In August alone, the Montana woman received over 750 phone calls from Missouri residents wanting information on the Medicaid changes. Before state officials in Missouri could get the correct phone number to the recipients, Curtiss-Rivera had received over 1,000 calls. In fact, a few calls are still coming her way.
She must be an angel. Instead of hanging up on the callers as many of us would do, Curtiss-Rivera answered each one and explained the mistake. In many cases, she took the time to listen to the callers' medical issues and said she tried to be "considerate and respectful and decent."

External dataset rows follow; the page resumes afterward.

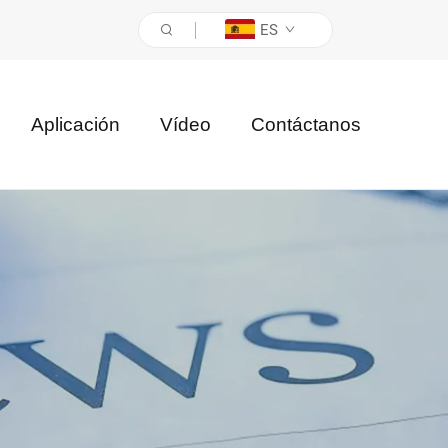
ES
Aplicación
Vídeo
Contáctanos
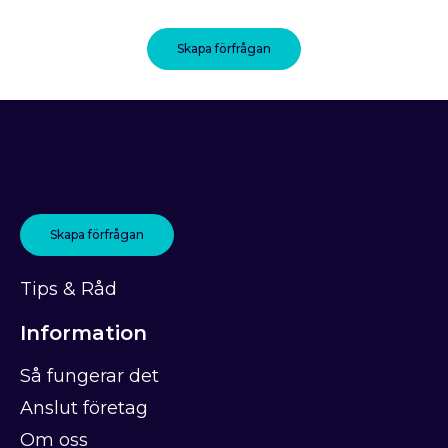
Skapa förfrågan
Skapa förfrågan
Tips & Råd
Information
Så fungerar det
Anslut företag
Om oss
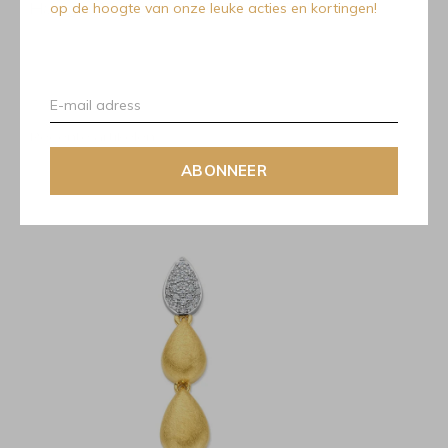
Hanger 18kt goud 070187/A 0.10Ct.
op de hoogte van onze leuke acties en kortingen!
Recente artikelen
ABONNEER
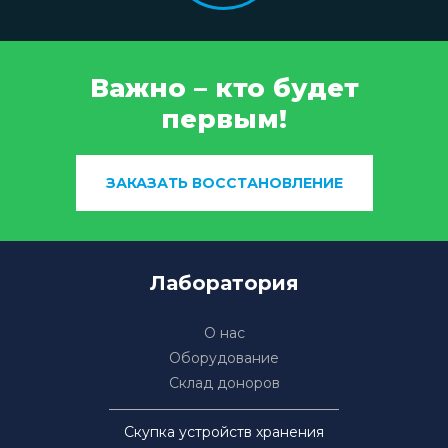
Важно – кто будет
первым!
ЗАКАЗАТЬ ВОССТАНОВЛЕНИЕ
Лаборатория
О нас
Оборудование
Склад доноров
Скупка устройств хранения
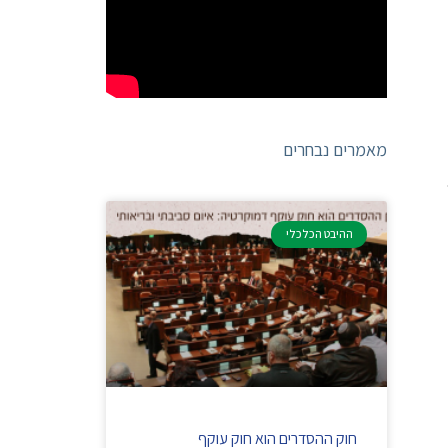
מאמרים נבחרים
ההיבט הכלכלי
חוק ההסדרים הוא חוק עוקף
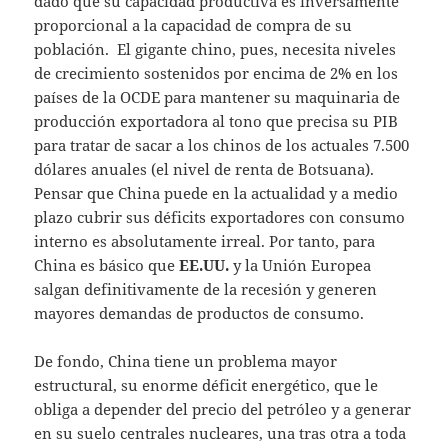
dado que su capacidad productiva es inversamente
proporcional a la capacidad de compra de su
población. El gigante chino, pues, necesita niveles
de crecimiento sostenidos por encima de 2% en los
países de la OCDE para mantener su maquinaria de
producción exportadora al tono que precisa su PIB
para tratar de sacar a los chinos de los actuales 7.500
dólares anuales (el nivel de renta de Botsuana).
Pensar que China puede en la actualidad y a medio
plazo cubrir sus déficits exportadores con consumo
interno es absolutamente irreal. Por tanto, para
China es básico que
EE.UU.
y la Unión Europea
salgan definitivamente de la recesión y generen
mayores demandas de productos de consumo.
De fondo, China tiene un problema mayor
estructural, su enorme déficit energético, que le
obliga a depender del precio del petróleo y a generar
en su suelo centrales nucleares, una tras otra a toda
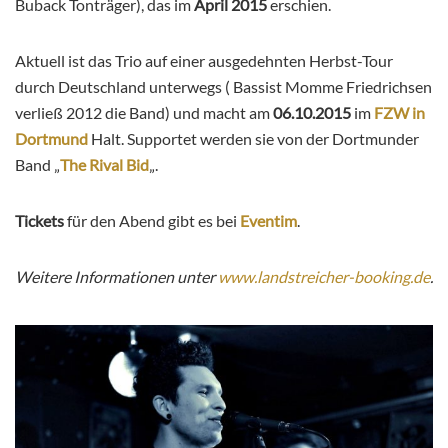
Buback Tonträger), das im
April 2015
erschien.
Aktuell ist das Trio auf einer ausgedehnten Herbst-Tour
durch Deutschland unterwegs ( Bassist Momme Friedrichsen
verließ 2012 die Band) und macht am
06.10.2015
im
FZW in
Dortmund
Halt. Supportet werden sie von der Dortmunder
Band „
The Rival Bid
„.
Tickets
für den Abend gibt es bei
Eventim
.
Weitere Informationen unter
www.landstreicher-booking.de
.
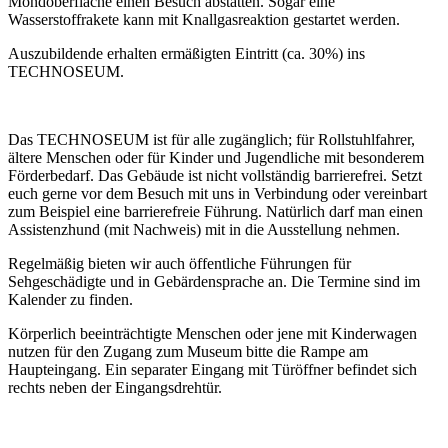
Mondoberfläche einen Besuch abstatten. Sogar eine
Wasserstoffrakete kann mit Knallgasreaktion gestartet werden.
Auszubildende erhalten ermäßigten Eintritt (ca. 30%) ins
TECHNOSEUM.
Das TECHNOSEUM ist für alle zugänglich; für Rollstuhlfahrer,
ältere Menschen oder für Kinder und Jugendliche mit besonderem
Förderbedarf. Das Gebäude ist nicht vollständig barrierefrei. Setzt
euch gerne vor dem Besuch mit uns in Verbindung oder vereinbart
zum Beispiel eine barrierefreie Führung. Natürlich darf man einen
Assistenzhund (mit Nachweis) mit in die Ausstellung nehmen.
Regelmäßig bieten wir auch öffentliche Führungen für
Sehgeschädigte und in Gebärdensprache an. Die Termine sind im
Kalender zu finden.
Körperlich beeinträchtigte Menschen oder jene mit Kinderwagen
nutzen für den Zugang zum Museum bitte die Rampe am
Haupteingang. Ein separater Eingang mit Türöffner befindet sich
rechts neben der Eingangsdrehtür.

Now imagine for just one moment. You're receiving 750 incorrect phone calls in one month and your goal is to be considerate and respectful and decent. The Montana woman's phone bill shows she spent at least 13 hours on the phone listening patiently and providing the correct information.

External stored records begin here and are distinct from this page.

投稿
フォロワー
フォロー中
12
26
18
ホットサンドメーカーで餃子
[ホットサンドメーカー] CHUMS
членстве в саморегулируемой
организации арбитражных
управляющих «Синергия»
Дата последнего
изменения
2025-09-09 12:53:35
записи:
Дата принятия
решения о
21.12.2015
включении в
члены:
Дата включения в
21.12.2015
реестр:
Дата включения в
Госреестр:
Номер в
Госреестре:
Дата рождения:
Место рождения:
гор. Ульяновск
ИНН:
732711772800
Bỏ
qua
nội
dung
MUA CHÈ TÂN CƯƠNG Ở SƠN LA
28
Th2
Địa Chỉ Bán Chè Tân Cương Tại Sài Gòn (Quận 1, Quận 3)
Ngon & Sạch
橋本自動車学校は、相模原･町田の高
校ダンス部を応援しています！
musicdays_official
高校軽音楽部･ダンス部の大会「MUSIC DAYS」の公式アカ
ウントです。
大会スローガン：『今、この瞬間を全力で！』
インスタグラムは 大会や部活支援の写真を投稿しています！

So Missouri Social Service officials asked Curtiss-Rivera to submit her phone bill for reimbursement. This week she reluctantly forwarded her phone bill for $233. Missouri officials have sent her a check for that amount.
In sending the check, Social Services said they were sorry for the inconvenience to Ms. Curtiss-Rivera and to the thousand or so residents who called the wrong number.
Here's what I think. I think our grand state missed a golden opportunity to show some Midwestern hospitality. Instead of sending this kind woman a paltry $233, we should have made her the queen of the state. She should have been treated to some Missouri hospitality and entertained at our expense. We had a chance to show our appreciation for her abundant kindness and instead, we cut a quick check for $233 and say we're sorry.
We owe Sharon Curtiss-Rivera a whole lot more than $233. Anyone with the patience, the consideration, the respect and the decency to act as she did deserves more than just a cold check in the mail. She deserves our admiration and our sincere gratitude. In this day and age, it would not be unexpected for this Montana woman to file a lawsuit against the state and seek substantial damages. Apparently that is not her nature.
As a result, Sharon Curtiss-Rivera should receive something more than $233. A thank you in a newspaper column should just be the beginning.